Professional cookbooks are designed for the use of working chefs and culinary students and sometimes double as textbooks for culinary schools. Such books deal not only in recipes and techniques, but often service and kitchen workflow matters. Many such books deal in substantially larger quantities than home cookbooks, such as making sauces by the liter or preparing dishes for large numbers of people in a catering setting. While the most famous of such books today are books like Le guide culinaire by Escoffier or The Professional Chef by the Culinary Institute of America, such books go at least back to medieval times, represented then by works such as Taillevent's Viandier and Chiquart d'Amiço's Du fait de cuisine.
Single-subject books, usually dealing with a specific ingredient, technique, or class of dishes, are quite common as well; indeed, some imprints such as Chronicle Books have specialized in this sort of book, with books on dishes like curries, pizza, and simplified ethnic food. Popular subjects for narrow-subject books on technique include grilling/barbecue, baking, outdoor cooking, and even recipe cloning.
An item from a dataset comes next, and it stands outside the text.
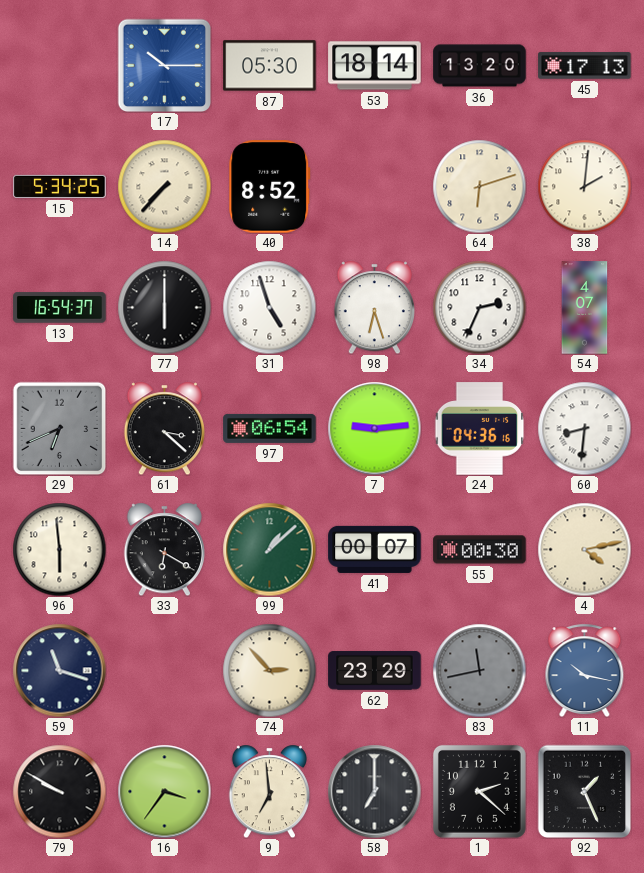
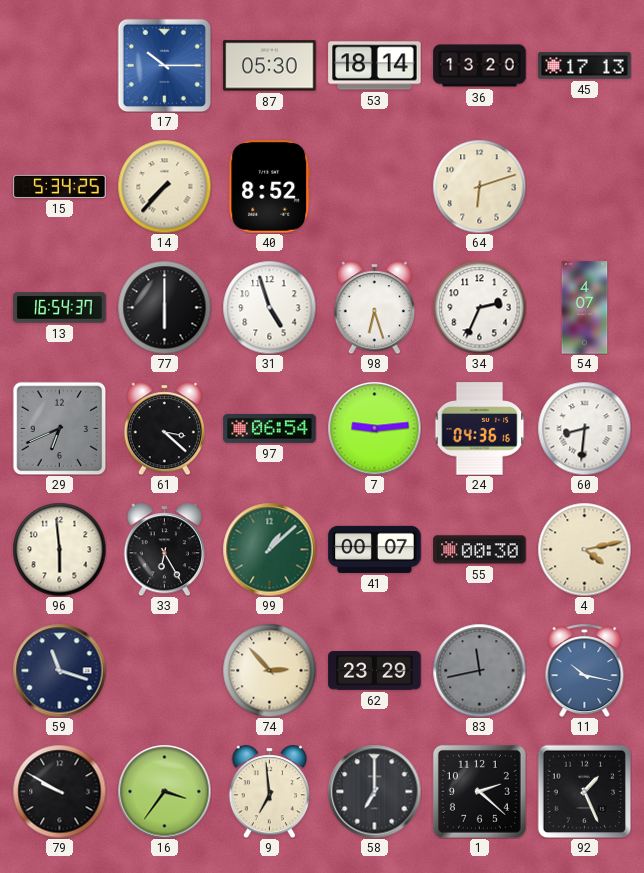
38: 2:01 -> none
33: 6:20 -> 6:25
Cookbooks can also document the food of a specific chef (particularly in conjunction with a cooking show) or restaurant. Many of these books, particularly those written by or for a well-established cook with a long-running TV show or popular restaurant, become part of extended series of books that can be released over the course of many years. Popular chef-authors throughout history include people such as Julia Child, James Beard, Nigella Lawson, Edouard de Pomiane, Jeff Smith, Emeril Lagasse, Claudia Roden, Madhur Jaffrey, Katsuyo Kobayashi, and possibly even Apicius, the semi-pseudonymous author of the Roman cookbook De re coquinaria, who shared a name with at least one other famous food figure of the ancient world.